**TASK OBJECTIVE:** Skip the images and copy each record exactly as written.

Rendered page images
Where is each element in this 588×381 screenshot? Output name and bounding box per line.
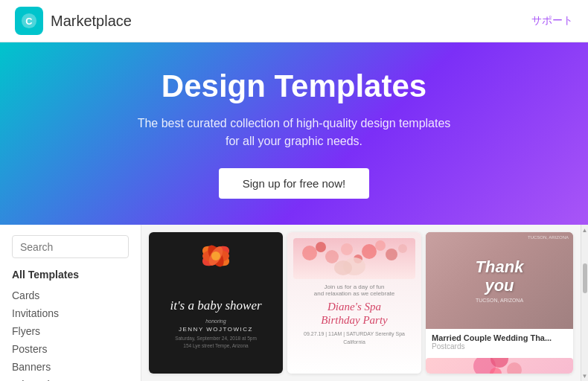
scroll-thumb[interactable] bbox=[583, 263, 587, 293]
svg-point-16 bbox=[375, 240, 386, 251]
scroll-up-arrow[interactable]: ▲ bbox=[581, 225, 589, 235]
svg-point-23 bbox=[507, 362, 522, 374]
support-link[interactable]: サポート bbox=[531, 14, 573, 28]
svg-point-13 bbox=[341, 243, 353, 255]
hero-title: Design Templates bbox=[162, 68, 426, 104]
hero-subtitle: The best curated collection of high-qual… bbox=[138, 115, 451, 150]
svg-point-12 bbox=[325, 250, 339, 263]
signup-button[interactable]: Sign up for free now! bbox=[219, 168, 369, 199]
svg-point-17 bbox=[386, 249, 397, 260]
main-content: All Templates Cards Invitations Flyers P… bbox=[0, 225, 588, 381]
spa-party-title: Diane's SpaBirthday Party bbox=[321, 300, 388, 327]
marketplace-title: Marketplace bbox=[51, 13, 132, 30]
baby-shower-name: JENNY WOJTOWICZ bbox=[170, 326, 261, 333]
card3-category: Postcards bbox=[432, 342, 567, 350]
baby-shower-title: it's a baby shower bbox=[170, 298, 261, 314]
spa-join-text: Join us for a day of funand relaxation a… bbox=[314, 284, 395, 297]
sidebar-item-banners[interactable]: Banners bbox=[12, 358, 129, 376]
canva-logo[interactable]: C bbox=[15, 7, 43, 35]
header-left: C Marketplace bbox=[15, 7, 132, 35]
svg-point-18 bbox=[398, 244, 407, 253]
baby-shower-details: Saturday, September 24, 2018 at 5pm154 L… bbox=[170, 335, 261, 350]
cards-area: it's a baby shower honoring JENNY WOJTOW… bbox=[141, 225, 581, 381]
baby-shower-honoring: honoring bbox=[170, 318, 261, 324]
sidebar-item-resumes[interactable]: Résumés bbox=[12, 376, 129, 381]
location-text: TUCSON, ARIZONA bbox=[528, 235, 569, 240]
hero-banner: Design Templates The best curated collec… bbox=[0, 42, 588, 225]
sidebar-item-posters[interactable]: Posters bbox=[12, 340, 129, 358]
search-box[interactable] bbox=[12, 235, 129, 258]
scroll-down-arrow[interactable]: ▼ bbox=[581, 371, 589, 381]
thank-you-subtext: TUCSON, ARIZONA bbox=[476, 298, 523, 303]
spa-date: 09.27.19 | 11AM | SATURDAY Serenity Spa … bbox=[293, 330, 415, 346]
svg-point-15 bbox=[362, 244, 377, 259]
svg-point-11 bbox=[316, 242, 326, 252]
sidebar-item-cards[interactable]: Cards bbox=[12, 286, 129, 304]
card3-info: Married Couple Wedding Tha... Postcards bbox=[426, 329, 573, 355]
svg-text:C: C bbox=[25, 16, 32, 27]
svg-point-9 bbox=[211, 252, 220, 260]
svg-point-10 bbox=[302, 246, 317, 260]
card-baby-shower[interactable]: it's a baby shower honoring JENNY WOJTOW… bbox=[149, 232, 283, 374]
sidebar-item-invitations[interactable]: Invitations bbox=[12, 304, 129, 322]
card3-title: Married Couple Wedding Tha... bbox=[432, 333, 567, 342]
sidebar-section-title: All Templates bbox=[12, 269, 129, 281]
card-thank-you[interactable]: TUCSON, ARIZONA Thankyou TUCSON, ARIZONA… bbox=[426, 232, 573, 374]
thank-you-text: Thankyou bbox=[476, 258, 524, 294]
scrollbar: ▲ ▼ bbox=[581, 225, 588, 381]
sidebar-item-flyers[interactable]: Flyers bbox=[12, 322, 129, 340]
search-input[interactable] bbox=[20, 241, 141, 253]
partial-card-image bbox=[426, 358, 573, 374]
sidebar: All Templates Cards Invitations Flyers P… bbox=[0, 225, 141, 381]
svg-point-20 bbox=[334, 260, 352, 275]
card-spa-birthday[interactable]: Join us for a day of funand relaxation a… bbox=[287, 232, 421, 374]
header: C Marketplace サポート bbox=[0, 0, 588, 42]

**EXERCISE ANSWER:**
Where is each element in this 588×381 screenshot? Output name and bounding box per line.
scroll-thumb[interactable] bbox=[583, 263, 587, 293]
svg-point-16 bbox=[375, 240, 386, 251]
scroll-up-arrow[interactable]: ▲ bbox=[581, 225, 589, 235]
svg-point-23 bbox=[507, 362, 522, 374]
support-link[interactable]: サポート bbox=[531, 14, 573, 28]
svg-point-13 bbox=[341, 243, 353, 255]
hero-title: Design Templates bbox=[162, 68, 426, 104]
hero-subtitle: The best curated collection of high-qual… bbox=[138, 115, 451, 150]
svg-point-12 bbox=[325, 250, 339, 263]
signup-button[interactable]: Sign up for free now! bbox=[219, 168, 369, 199]
svg-point-17 bbox=[386, 249, 397, 260]
main-content: All Templates Cards Invitations Flyers P… bbox=[0, 225, 588, 381]
spa-party-title: Diane's SpaBirthday Party bbox=[321, 300, 388, 327]
marketplace-title: Marketplace bbox=[51, 13, 132, 30]
baby-shower-name: JENNY WOJTOWICZ bbox=[170, 326, 261, 333]
card3-category: Postcards bbox=[432, 342, 567, 350]
baby-shower-title: it's a baby shower bbox=[170, 298, 261, 314]
spa-join-text: Join us for a day of funand relaxation a… bbox=[314, 284, 395, 297]
sidebar-item-banners[interactable]: Banners bbox=[12, 358, 129, 376]
canva-logo[interactable]: C bbox=[15, 7, 43, 35]
header-left: C Marketplace bbox=[15, 7, 132, 35]
svg-point-18 bbox=[398, 244, 407, 253]
baby-shower-details: Saturday, September 24, 2018 at 5pm154 L… bbox=[170, 335, 261, 350]
cards-area: it's a baby shower honoring JENNY WOJTOW… bbox=[141, 225, 581, 381]
baby-shower-honoring: honoring bbox=[170, 318, 261, 324]
sidebar-item-resumes[interactable]: Résumés bbox=[12, 376, 129, 381]
location-text: TUCSON, ARIZONA bbox=[528, 235, 569, 240]
hero-banner: Design Templates The best curated collec… bbox=[0, 42, 588, 225]
sidebar-item-posters[interactable]: Posters bbox=[12, 340, 129, 358]
search-box[interactable] bbox=[12, 235, 129, 258]
scroll-down-arrow[interactable]: ▼ bbox=[581, 371, 589, 381]
thank-you-subtext: TUCSON, ARIZONA bbox=[476, 298, 523, 303]
spa-date: 09.27.19 | 11AM | SATURDAY Serenity Spa … bbox=[293, 330, 415, 346]
svg-point-15 bbox=[362, 244, 377, 259]
svg-point-11 bbox=[316, 242, 326, 252]
sidebar-item-cards[interactable]: Cards bbox=[12, 286, 129, 304]
card3-info: Married Couple Wedding Tha... Postcards bbox=[426, 329, 573, 355]
svg-text:C: C bbox=[25, 16, 32, 27]
svg-point-9 bbox=[211, 252, 220, 260]
svg-point-10 bbox=[302, 246, 317, 260]
card-baby-shower[interactable]: it's a baby shower honoring JENNY WOJTOW… bbox=[149, 232, 283, 374]
sidebar-item-invitations[interactable]: Invitations bbox=[12, 304, 129, 322]
card3-title: Married Couple Wedding Tha... bbox=[432, 333, 567, 342]
sidebar-section-title: All Templates bbox=[12, 269, 129, 281]
card-thank-you[interactable]: TUCSON, ARIZONA Thankyou TUCSON, ARIZONA… bbox=[426, 232, 573, 374]
thank-you-text: Thankyou bbox=[476, 258, 524, 294]
scrollbar: ▲ ▼ bbox=[581, 225, 588, 381]
sidebar-item-flyers[interactable]: Flyers bbox=[12, 322, 129, 340]
search-input[interactable] bbox=[20, 241, 141, 253]
partial-card-image bbox=[426, 358, 573, 374]
sidebar: All Templates Cards Invitations Flyers P… bbox=[0, 225, 141, 381]
svg-point-20 bbox=[334, 260, 352, 275]
card-spa-birthday[interactable]: Join us for a day of funand relaxation a… bbox=[287, 232, 421, 374]
header: C Marketplace サポート bbox=[0, 0, 588, 42]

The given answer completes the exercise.